Nosenko, deputy chief of the Seventh Department of the KGB, was responsible for recruiting foreign spies. He claimed to have been the KGB handler of the case of Lee Harvey Oswald, who he said was rejected as not having been intelligent enough to work as a KGB agent.

After more than two years confined in a cell with only a cot, Nosenko was released and given a false identity. He became an adviser to the CIA and the FBI for $35,000 a year and a lump sum payment of $150,000 for his trouble.

The papers indicate that the CIA regularly confined defectors for interrogation, but only outside the United States, and the agency was concerned that the detention of the Soviet defector might violate kidnapping laws. “The possibility exists that the press could cause undesirable publicity if it were to uncover the story,” David H. Blee, chief of the Soviet Bloc Division, wrote in a memo.

Other disclosures:

  • The CIA conducted surveillance on numerous journalists, including Brit Hume, now an anchor for Fox News. Hume was working for investigative columnist Jack Anderson when he, Anderson and other Anderson associates were put under surveillance in 1972 after Anderson published a column, considered inside the agency as highly damaging, reporting that the CIA was “tilting” toward Pakistan in its Middle East operations.
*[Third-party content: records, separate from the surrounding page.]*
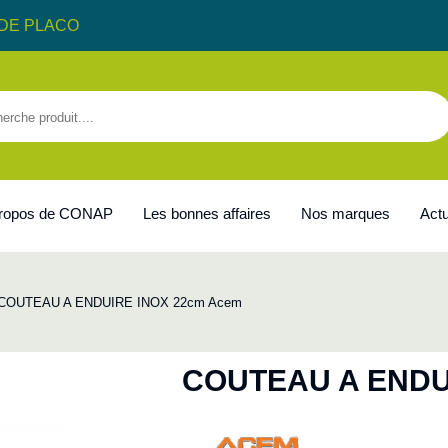
DE PLACO
propos de CONAP
Les bonnes affaires
Nos marques
Actu
COUTEAU A ENDUIRE INOX 22cm Acem
COUTEAU A ENDU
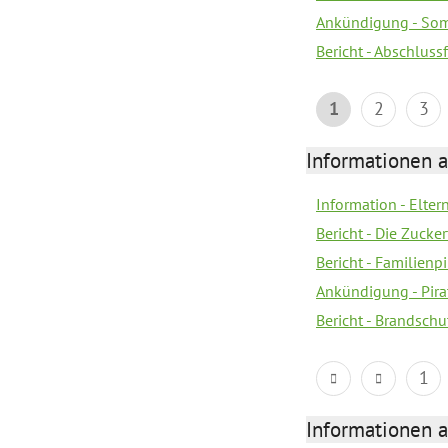
Ankündigung - Som
Bericht - Abschluss
1
2
3
Informationen a
Information - Eltern
Bericht - Die Zucke
Bericht - Familien
Ankündigung - Pira
Bericht - Brandsch
1
Informationen a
Another journalist who was placed under surveillance was Michael Getler, then the intelligence reporter for The Washington Post. There was no indication that the CIA conducted any illegal wiretaps or other unlawful operations against Getler.
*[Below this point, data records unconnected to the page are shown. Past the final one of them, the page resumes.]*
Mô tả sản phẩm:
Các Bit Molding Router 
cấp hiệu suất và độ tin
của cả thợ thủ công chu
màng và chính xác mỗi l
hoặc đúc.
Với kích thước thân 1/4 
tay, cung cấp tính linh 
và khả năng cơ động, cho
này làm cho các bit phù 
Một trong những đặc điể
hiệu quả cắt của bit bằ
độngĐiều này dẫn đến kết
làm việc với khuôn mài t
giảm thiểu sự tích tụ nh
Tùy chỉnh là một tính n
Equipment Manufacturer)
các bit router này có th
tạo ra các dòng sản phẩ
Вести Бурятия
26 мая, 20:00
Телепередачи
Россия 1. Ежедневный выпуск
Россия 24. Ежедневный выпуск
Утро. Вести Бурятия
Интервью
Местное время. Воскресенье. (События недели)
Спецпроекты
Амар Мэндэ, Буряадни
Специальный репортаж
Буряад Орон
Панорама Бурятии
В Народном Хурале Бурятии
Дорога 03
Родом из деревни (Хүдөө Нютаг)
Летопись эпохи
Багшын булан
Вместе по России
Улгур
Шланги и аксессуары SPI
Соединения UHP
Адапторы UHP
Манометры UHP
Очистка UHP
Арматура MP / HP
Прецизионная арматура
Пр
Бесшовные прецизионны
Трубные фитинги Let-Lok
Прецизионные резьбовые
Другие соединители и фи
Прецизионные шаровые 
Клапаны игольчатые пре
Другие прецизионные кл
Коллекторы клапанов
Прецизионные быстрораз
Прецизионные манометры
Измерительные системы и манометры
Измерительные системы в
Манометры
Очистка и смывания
  • From 1963 to 1973, the CIA authorized and funded “behavioral modification” research on Americans without their consent. The research primarily involved observation of their reactions in public, but some of it involved reactions to undisclosed drugs, the documents report.
  • In fiscal 1971 and 1972, “Agency funds were made available to the FBI.” No further details are given on what this account was for.
  • The CIA investigated plans to disrupt the 1972 national political conventions and provided operational support — inside the United States, where such activities are the purview of the FBI — for Secret Service operations.

For the Republican convention in Miami, the agency ran name checks on foreign nationals and set up a safe house for the Secret Service. For Nixon’s renomination in San Diego, it ran name checks on all hotel and convention employees, noting, “We anticipate there will be several thousand names to be checked.”
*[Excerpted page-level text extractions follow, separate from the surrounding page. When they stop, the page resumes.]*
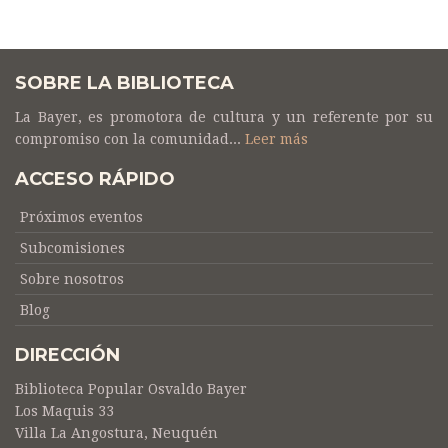
SOBRE LA BIBLIOTECA
La Bayer, es promotora de cultura y un referente por su
compromiso con la comunidad...
Leer más
ACCESO RÁPIDO
Próximos eventos
Subcomisiones
Sobre nosotros
Blog
DIRECCIÓN
Biblioteca Popular Osvaldo Bayer
Los Maquis 33
Villa La Angostura, Neuquén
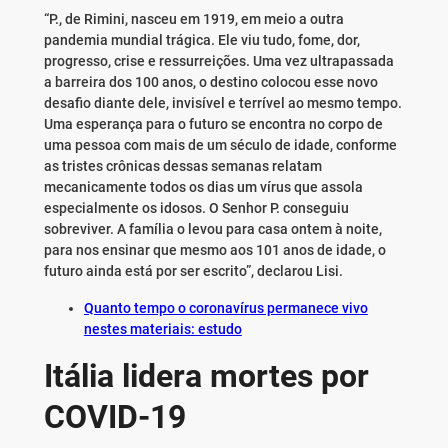
“P., de Rimini, nasceu em 1919, em meio a outra
pandemia mundial trágica. Ele viu tudo, fome, dor,
progresso, crise e ressurreições. Uma vez ultrapassada
a barreira dos 100 anos, o destino colocou esse novo
desafio diante dele, invisível e terrível ao mesmo tempo.
Uma esperança para o futuro se encontra no corpo de
uma pessoa com mais de um século de idade, conforme
as tristes crônicas dessas semanas relatam
mecanicamente todos os dias um vírus que assola
especialmente os idosos. O Senhor P. conseguiu
sobreviver. A família o levou para casa ontem à noite,
para nos ensinar que mesmo aos 101 anos de idade, o
futuro ainda está por ser escrito”, declarou Lisi.
Quanto tempo o coronavírus permanece vivo
nestes materiais: estudo
Itália lidera mortes por
COVID-19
  • In May 1973, Angleton reported that the CIA had looked into the operations of the Investors Overseas Service for White House counsel John Dean. The company employed President Richard Nixon’s nephew, and Dean was concerned that the connection could generate “adverse publicity,” Angleton wrote.

Six reports were eventually generated, which the CIA channeled to Dean, now a prominent critic of the Bush administration, through Fred Fielding, who serves President Bush in Dean’s old job of White House counsel. The nature of the reports is not disclosed.

CIA director’s unusual literary pursuits
The papers also include some disclosures that can only be described as odd.

In 1972, Colby submitted an article for publication in the Sunday newspaper supplement Parade, titled “Should Lesbians Be Allowed to Play Professional Football?” Parade Editor Lloyd Shearer replied in a letter in April that he found the article “intriguing” and planned to publish it “in a future issue.”

And we learn that some in the agency were also exasperated by Secretary of State Henry Kissinger, who made frequent demands on the CIA, the papers reveal. One memo, dated May 7, 1973, complains about the “inordinate amount of time” and “fairly sizeable amount of money that has been expended in support of these measures.”

The 693 pages of CIA disclosures were turned over in 1975 to three investigative panels — special House and Senate committees and a commission headed by then-Vice President Nelson Rockefeller. Much of the material has since seen the light of day, but Tuesday marked the first time the CIA had publicized its clandestine past.

In his address last week, to a conference of historians, Hayden acknowledged that the papers “provide a glimpse of a very different time and a very different agency.”